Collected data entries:
BEGIN
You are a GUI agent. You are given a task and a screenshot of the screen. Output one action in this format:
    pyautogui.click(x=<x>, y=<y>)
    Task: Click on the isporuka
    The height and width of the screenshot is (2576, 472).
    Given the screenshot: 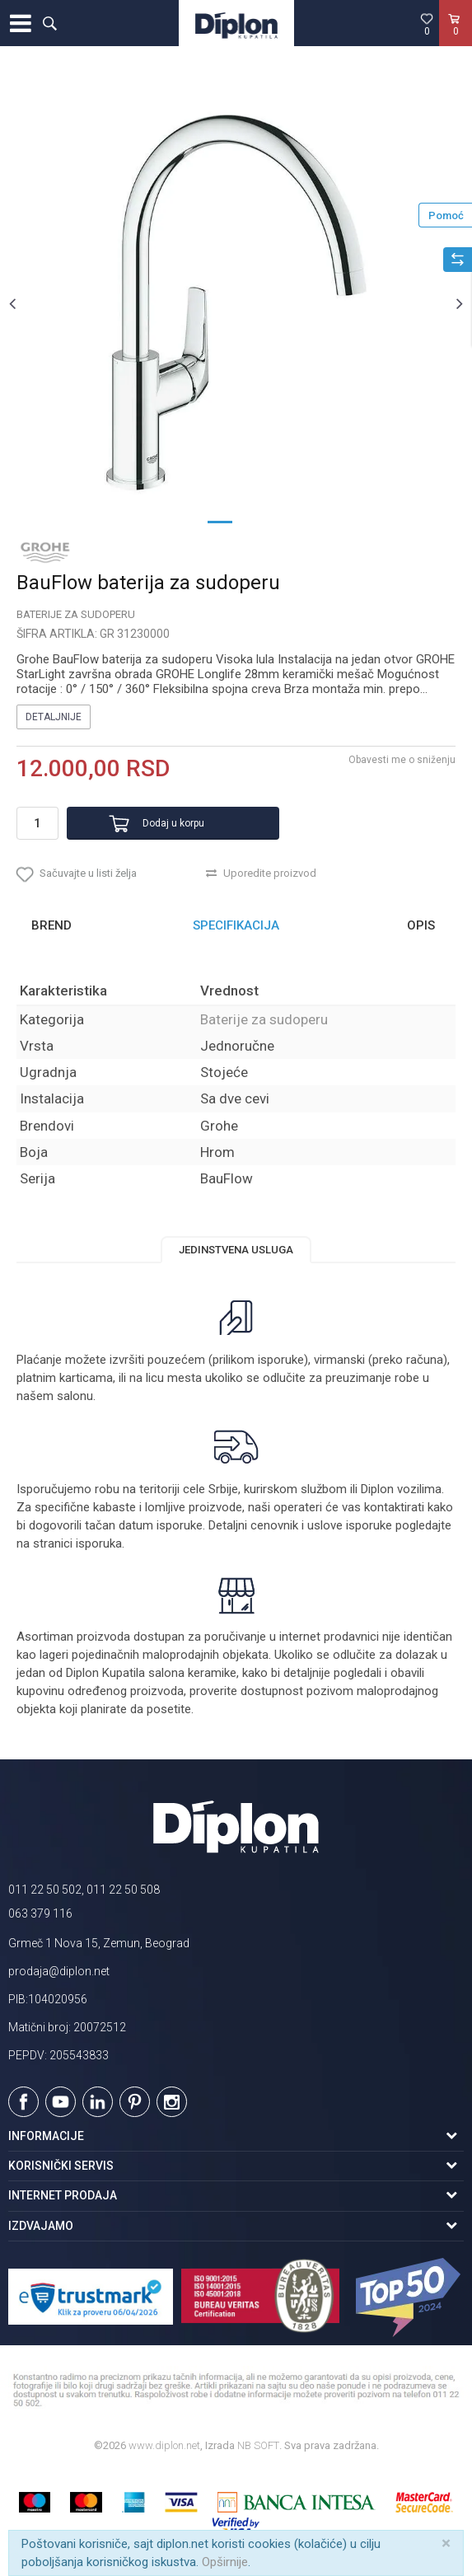 What is the action you would take?
    pyautogui.click(x=99, y=1543)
END
● **Problem to work on**: Copy only the entries from the first line to the line with "The height and", each exactly as it appears.

● **Output of the exercise**:
You are a GUI agent. You are given a task and a screenshot of the screen. Output one action in this format:
    pyautogui.click(x=<x>, y=<y>)
    Task: Click on the isporuka
    The height and width of the screenshot is (2576, 472).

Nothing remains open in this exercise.